For decades Griff wrote for each issue of Notre Dame Magazine, and I was his editor, bearing sheets of onion-skin paper with his typewritten, poetic prose smelling harshly of cigarette smoke back to my office where I exposed the bones of the author’s intentions, coaxing forth his meanings while applying some needed discipline and clarity. Ms. Ciske would have been proud. Griff would write through the night; I would do a little shaping and pruning by day.

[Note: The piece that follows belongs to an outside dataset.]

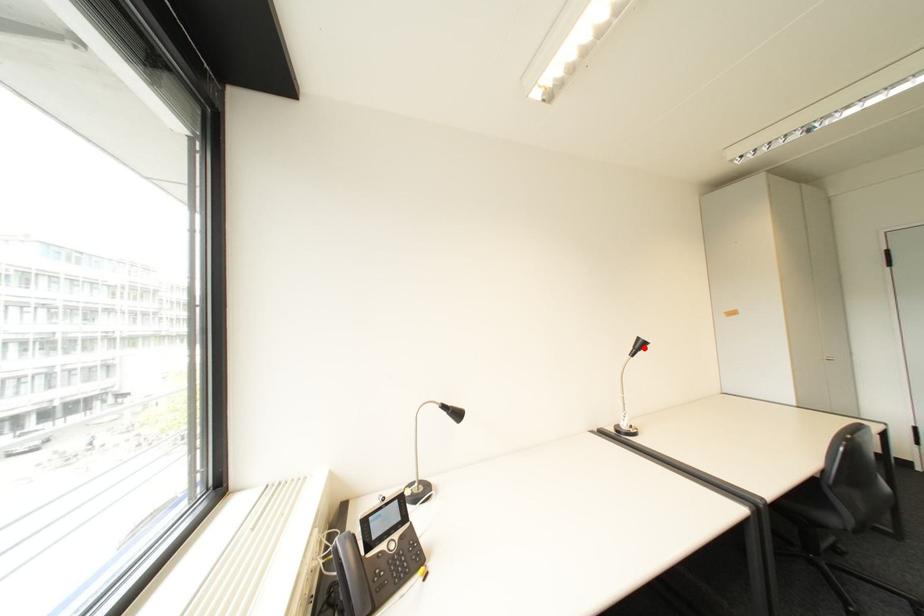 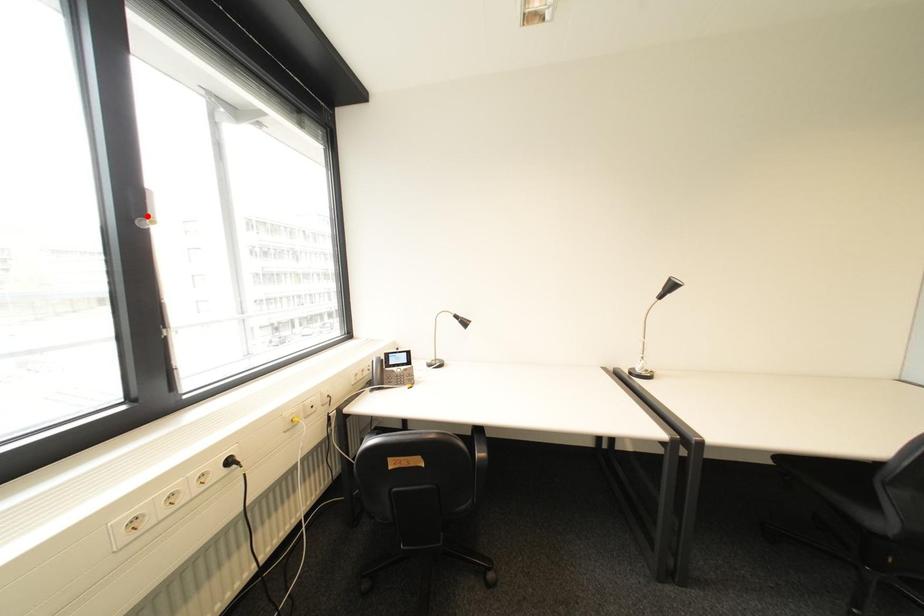 Looking at this image, I am providing you with two images of the same scene from different viewpoints. A red point is marked on the first image and another point is marked on the second image. Are the points marked in image1 and image2 representing the same 3D position?

No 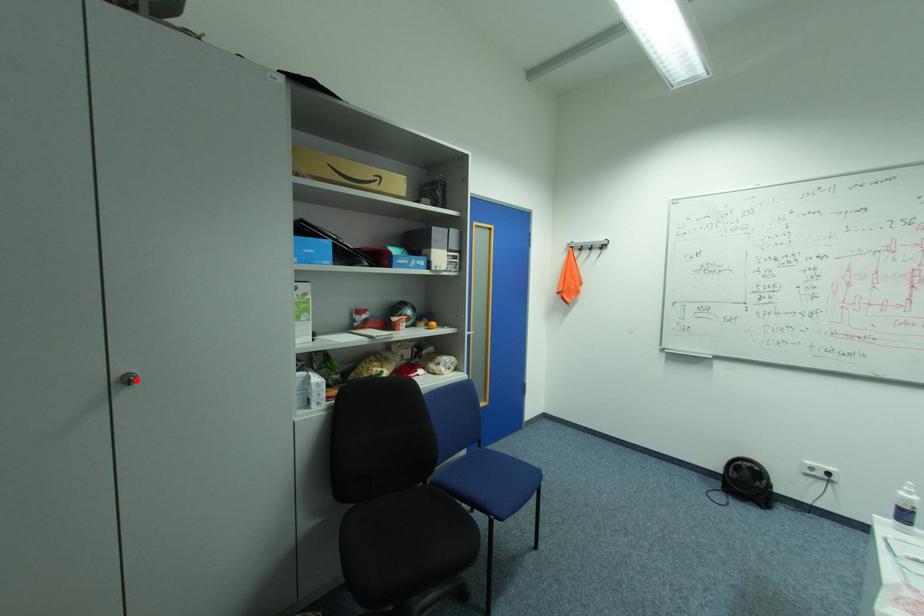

He wasn’t on the faculty, and I didn’t know him when I was a student. Still, when I think of my Notre Dame education — like others who could speak similarly of rectors, counselors, mentors and friends — I think of lunches and walks with the author-priest who ushered me gently into a writing life . . . and the story I have never written.


The thing is, good teachers do instill knowledge, but they give a whole lot more — mainly of themselves.

In the years after we finally discussed my paper on Huck Finn, Tom Werge and I would meet for lunch, too. He was, as I remembered him as a teacher, a rich river of literary erudition, guiding our talks from Twain to Steinbeck to Babette’s Feast to Death of a Salesman. Werge is still a lamplighter, holding a lantern up to everyday occurrences, relishing the ubiquity of art and insight. But he does so with ease, in the same manner he talks about the Cubs or the latest episode of The Simpsons. He levels the intellectual playing field, is unpretentious and accessible, boyish, funny and self-deprecating, often joking about the discrepancy between his modern-American self and his Viking ancestry.

He leavened each class with stories, like the time he dropped from a bridge in New Jersey that spanned a river as it flowed into the Atlantic. He had jumped as a teenager in a rite of passage and now, casting a much larger shadow than he did back then, had determined that his middle years deserved such an act of bravado. He wavered, however, as he looked down while clambering over the guardrail — only to realize a crowd had gathered to watch. There was no going back.

Werge’s storytelling was the stuff of Mark Twain, Dave Barry and Woody Allen as he recounted his trepidations and fear, his flying through the air, extending his arms as he hit the water, the screaming pain in his shoulder, the arm dislocated from its socket making it hard to swim as the tides carried him out to sea, his laboring, one-armed dog paddle toward land, dragging his watery self up a ladder onto shore — “like a beached whale” — only to realize he had flopped onto the patio of a tony seacoast bistro, patrons gawking.

Humor. Even when Tom and I have talked about life’s tragedies, personal pain, the ache of aging, familial dissolutions and disappointments, he uses humor as the flash card to slip levity into the somber and make us laugh — at life and all its bafflements and absurdities. 


The thing about teachers is that they don’t just impart knowledge. They don’t just share their zeal for learning, the joy of discovery. It is more than the proficiencies handed down, the seven reasons, four causes and other answers long forgotten. More than the things talked about in class, in their office or over coffee, their character persists. They show us how to go about it, how to approach life, how to walk through it. They enter us. We are made of their giving, the life lessons and the light bulbs going on, the pieces of memory comprising the mosaic of who we become. These memories are my stories, but each of us is a universe of composite parts, the accumulation of all those we carry around inside of us — and they thread through our lives in real and beneficial ways, appearing, reappearing in person or living in our thoughts.

We, too, even without knowing why or how or when, become the stuff of others, showing up in their memories, our lives passing beyond our own, itinerant guests in a weaving of stories without endings.


Kerry Temple is editor of this magazine.